Download a video quote from Washington State Department of Enterprise Services Director Chris Liu.
Download photos from the Electric Vehicles (EV) and Electric Vehicle Supply Equipment Open House on April 20, hosted by the Washington State Department of Enterprise Services:
State and local government employees take a look at the 2017 Chevrolet Bolt EV LT, the Nissan Leaf, a GreenPower Bus, and a ZERO motorcycle.
Longer-range electric vehicles can go more than 200 miles on a single charge.
Olympia - On the eve of Earth Day 2017, Washington State is doubling its electric vehicle (EV) fleet by adding long range, zero-emission vehicles, and encouraging other organizations in the state to follow suit. Adding electric vehicles with a 200-plus mile range will help the state improve air quality and save taxpayer dollars.
"We must defeat climate change by using all the tools available, including what we buy in the marketplace for daily use. All institutions need to focus their procurement policies and practices on low-carbon options, as these investments will save money, protect public health, and secure our long-term future," said Gov. Jay Inslee, noting that increasing EV use in state government is one important step Washington can take to reduce carbon pollution.
"It's exciting that these long-range electric vehicles are now an option for all state agencies," said Washington State Department of Ecology Director Maia Bellon. "At Ecology, we're working on making the switch to electric vehicles because we want to reduce our carbon footprint and lead by example. We're looking forward to adding our first long-range EV to our fleet."
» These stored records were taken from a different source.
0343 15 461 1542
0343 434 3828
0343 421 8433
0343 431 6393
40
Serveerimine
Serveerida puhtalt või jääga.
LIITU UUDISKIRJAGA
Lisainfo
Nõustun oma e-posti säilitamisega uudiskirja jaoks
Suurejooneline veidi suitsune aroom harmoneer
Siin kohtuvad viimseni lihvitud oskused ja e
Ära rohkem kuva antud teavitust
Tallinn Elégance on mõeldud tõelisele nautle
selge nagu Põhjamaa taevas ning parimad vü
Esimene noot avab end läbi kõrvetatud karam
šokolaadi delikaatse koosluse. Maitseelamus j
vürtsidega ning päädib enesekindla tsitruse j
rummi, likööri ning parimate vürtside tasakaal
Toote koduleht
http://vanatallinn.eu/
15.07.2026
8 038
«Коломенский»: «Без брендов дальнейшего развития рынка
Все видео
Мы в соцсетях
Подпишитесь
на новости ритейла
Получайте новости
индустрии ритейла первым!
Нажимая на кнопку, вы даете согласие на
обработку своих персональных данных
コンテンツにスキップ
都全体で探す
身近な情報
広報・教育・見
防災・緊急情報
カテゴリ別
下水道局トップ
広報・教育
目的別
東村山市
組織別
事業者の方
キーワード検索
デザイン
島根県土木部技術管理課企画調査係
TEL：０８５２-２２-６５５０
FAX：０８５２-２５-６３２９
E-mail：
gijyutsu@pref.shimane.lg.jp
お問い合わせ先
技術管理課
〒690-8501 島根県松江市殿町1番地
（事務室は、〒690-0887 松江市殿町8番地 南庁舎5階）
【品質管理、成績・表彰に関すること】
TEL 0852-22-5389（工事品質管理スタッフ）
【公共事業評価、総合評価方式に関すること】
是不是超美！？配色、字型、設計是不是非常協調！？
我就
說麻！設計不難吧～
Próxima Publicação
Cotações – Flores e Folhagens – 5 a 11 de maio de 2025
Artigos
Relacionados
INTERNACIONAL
Government vehicle fleets typically have a large carbon footprint – and gas automobiles are the largest overall source of carbon emissions for the state. The EVs will improve Washington's air quality by each emitting 2.3 to 3.3 fewer metric tons of carbon emissions annually over hybrid options. State law requires passenger vehicles used by state agencies to be low or zero emission options to the extent feasible.
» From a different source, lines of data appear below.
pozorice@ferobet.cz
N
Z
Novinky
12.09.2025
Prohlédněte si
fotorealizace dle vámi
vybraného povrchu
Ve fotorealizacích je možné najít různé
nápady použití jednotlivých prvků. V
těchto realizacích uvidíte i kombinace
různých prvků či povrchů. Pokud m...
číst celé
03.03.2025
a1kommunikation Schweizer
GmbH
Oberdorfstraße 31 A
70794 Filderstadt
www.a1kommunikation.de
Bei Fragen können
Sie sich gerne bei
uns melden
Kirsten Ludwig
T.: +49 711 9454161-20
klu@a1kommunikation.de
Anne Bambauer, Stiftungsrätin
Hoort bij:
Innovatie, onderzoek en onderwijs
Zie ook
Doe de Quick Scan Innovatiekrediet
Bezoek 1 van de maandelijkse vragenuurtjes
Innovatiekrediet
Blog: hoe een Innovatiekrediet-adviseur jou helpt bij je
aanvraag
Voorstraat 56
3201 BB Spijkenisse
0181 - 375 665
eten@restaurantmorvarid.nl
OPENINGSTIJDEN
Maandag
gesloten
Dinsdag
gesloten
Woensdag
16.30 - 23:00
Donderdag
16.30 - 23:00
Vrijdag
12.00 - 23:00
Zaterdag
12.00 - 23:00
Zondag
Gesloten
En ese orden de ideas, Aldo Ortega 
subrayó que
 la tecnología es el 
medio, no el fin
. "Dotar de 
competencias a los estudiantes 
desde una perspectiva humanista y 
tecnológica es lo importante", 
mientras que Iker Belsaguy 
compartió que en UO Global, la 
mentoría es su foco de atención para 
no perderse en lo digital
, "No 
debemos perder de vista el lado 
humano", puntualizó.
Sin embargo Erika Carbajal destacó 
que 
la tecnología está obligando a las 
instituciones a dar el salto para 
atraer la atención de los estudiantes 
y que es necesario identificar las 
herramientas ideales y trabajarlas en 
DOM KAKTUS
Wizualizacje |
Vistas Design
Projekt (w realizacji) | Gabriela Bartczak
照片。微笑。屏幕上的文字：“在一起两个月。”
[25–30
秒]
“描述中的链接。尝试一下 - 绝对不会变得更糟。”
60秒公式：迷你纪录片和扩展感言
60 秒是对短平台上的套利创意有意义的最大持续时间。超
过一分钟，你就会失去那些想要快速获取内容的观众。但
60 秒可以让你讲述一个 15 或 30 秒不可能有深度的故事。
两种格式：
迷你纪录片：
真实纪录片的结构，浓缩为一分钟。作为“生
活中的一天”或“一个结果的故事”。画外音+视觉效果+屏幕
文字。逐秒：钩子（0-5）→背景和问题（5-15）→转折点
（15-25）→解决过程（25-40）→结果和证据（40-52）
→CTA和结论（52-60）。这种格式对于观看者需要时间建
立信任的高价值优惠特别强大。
Local governments, many of which still use gas powered cars, also can purchase electric and hybrid vehicles from state contracts. Replacing a gas car with an electric vehicle saves 4.7 metric tons of carbon emissions annually.
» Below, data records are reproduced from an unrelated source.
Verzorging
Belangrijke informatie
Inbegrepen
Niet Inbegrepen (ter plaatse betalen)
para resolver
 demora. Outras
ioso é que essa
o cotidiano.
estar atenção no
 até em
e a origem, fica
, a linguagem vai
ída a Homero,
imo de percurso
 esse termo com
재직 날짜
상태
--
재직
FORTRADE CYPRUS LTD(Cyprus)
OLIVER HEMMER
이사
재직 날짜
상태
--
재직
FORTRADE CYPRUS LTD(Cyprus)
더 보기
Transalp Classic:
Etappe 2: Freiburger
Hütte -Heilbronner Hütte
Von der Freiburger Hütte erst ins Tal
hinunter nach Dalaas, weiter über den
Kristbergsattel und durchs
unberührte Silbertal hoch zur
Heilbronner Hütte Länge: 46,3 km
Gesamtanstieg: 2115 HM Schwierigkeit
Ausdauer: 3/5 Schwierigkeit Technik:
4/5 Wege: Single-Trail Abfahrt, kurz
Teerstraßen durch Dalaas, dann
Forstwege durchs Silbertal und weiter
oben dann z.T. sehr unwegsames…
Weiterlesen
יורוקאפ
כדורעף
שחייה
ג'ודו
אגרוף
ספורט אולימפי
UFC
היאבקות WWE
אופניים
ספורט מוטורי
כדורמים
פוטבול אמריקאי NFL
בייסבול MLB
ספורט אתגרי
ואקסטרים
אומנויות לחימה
Gov. Inslee is committed to reducing carbon pollution from the transportation sector. During the Paris Climate Conference in Dec. 2015, Inslee announced his Washington State Electric Fleets Initiative to accelerate adoption of electric vehicles in public and private fleets. This initiative will ensure that, beginning this year, at least 20 percent of all new annual state passenger vehicle purchases are EVs.
Inslee took this action to help fleets scale up their use of EVs, and to "double-down" on the 10 percent EV fleet target established by the Pacific Coast Collaborative, in 2013.
Last fall, the state took action by ordering more than 130 long-range EVs. The first deliveries arrived this week. Prior to the order, the state had about 120 EVs in its fleet.
The EV purchases were made within the first three days that a long-range EV option became available on Washington state's vehicle contract. Long-range EVs can go more than 200 miles on a single charge.
There are now seven EV passenger vehicle options on the state contract as well as other types of vehicles including forklifts, trucks and buses. The Department of Enterprise Services, which oversees the statewide vehicle contract, is constantly working to add more zero-emission options.
State agencies have been analyzing their vehicle fleets to determine which vehicles can be replaced with EVs. As part of fleet management best practices, vehicles are replaced as they come to the end of their useful life. Proper vehicle replacement minimizes costs and assures safety.
Enterprise Services Director Chris Liu said replacing other types of vehicles with EVs makes good business sense, and that the state's central service agency is committed to securing new zero-emission options on contracts that can be used by both state agencies and local governments as they become available.
"They cost less to own and operate than gas cars," he said, "because they are less expensive to fuel and maintain."
The Department of Enterprise Services oversees statewide master contracts for goods and services, including vehicles.